Critical Assessment of protein Structure Prediction (CASP)

The Critical Assessment of protein Structure Prediction (CASP) is a community-wide prediction competition where research groups are required to predict 3-D structures from protein sequences.

Protein folding example, where predictions (in blue) are aligned to the known protein structure (in green) in the Protein DataBase (PDB). (image source: DeepMind blog)

More than 100 research groups worldwide join the CASP competition every two years. Using all sequence and structure data available at present time, they predict structures for targets with newly derived (yet unreleased) structures, specifically withheld from the public. Targets are divided into easier (template-based) and harder (template-free, de novo) categories.

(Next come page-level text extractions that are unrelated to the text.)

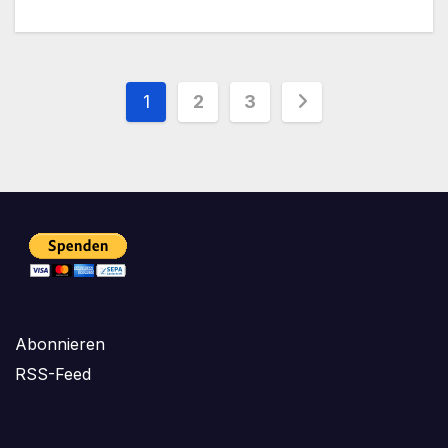
Seitennummerierung
1
2
3
der
Beiträge
Abonnieren
RSS-Feed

The main evaluation metric used is the Global Distance Test – Total Score (GDT-TS). It measures what percentage of α-carbons in the predicted structure are within a threshold distance (1, 2, 4, 8 Å) of the known structure, for the best possible alignment of the two.

Average GDT tests of the contest winners. (image source: Nature news, https://www.nature.com/articles/d41586-020-03348-4)

After years of stagnation, DeepMind entered the competition for the first time in 2018, and won with a significant lead on the other contenders. In 2020, the prediction results of their updated system, AlphaFold 2.0, were so good that the structure prediction problem has been dubbed as solved by some.